/ Modified aug 14, 2020 4:51 p.m.

Cold case office for missing and murdered Indigenous peoples opens in Phoenix

The office is one of seven connected to a national MMIP task force called Operation Lady Justice.

MMIW women's march Demonstrators at the 2019 Tucson Women's March carry signs reading "MMIW" ("missing and murdered Indigenous women") and "no more stolen sisters."
Nick O'Gara/AZPM

Gila River Indian Community Police Department is now home to one of seven new national cold case offices investigating missing and murdering Indigenous peoples.

The office, which will be staffed by two Bureau of Indian Affairs Office of Justice Services agents opened Thursday, and it's the first to be "tribally housed," according to a BIA press release. The new office in the Phoenix metro area is connected to Operation Lady Justice, a national task force set up by President Donald Trump in November 2019 via an executive order to improve investigations of missing and murdered Indigenous peoples.

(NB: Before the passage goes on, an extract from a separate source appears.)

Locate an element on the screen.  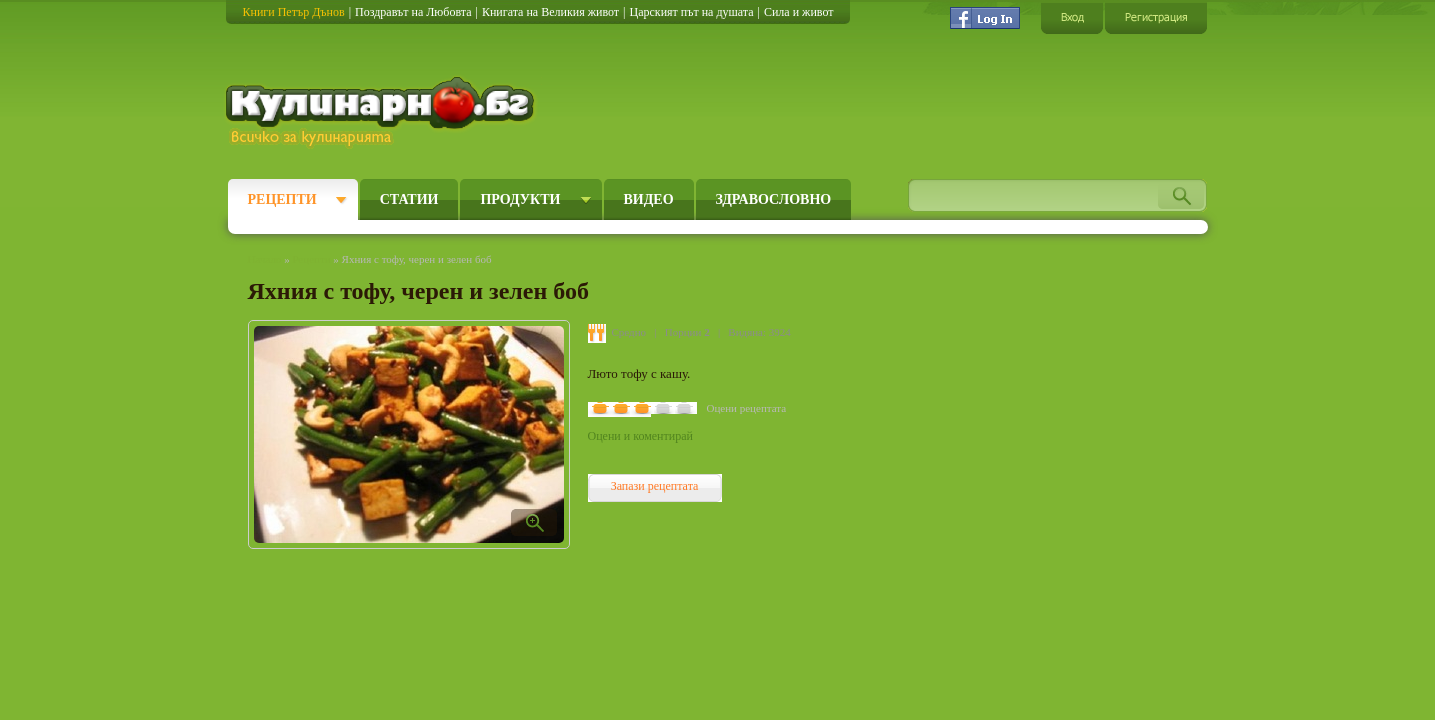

“The Gila River Indian Community is pleased to house the new cold case office for the western region,” said Gila River Indian Community Governor Stephen R. Lewis in the press release. “This is a positive first step in reinforcing the trust relationship between the federal government and tribal nations and addressing this longstanding issue in Indian Country.”

Operation Lady Justice is trying to collect data across different jurisdictions — including tribal, state and federal — while establishing more efficient ways to investigate missing or murder cases concerning Indigenous peoples.

The Centers for Disease Control and Prevention reported that murder is the third-highest cause of death among Indigenous women. Arizona has the third-highest number of missing or murdered women and girls in urban areas in the U.S., according to a report by the Urban Indian Health Institute.

Arizona established a similar task force to the one at the national level in 2019 in the hopes of answering why so many people were being killed or going missing.

Other cold case offices have been established in Bloomington, Minnesota; Rapid City, South Dakota; Billings, Montana; and Albuquerque, New Mexico. There will soon be offices in Anchorage, Alaska, and Nashville, Tennessee.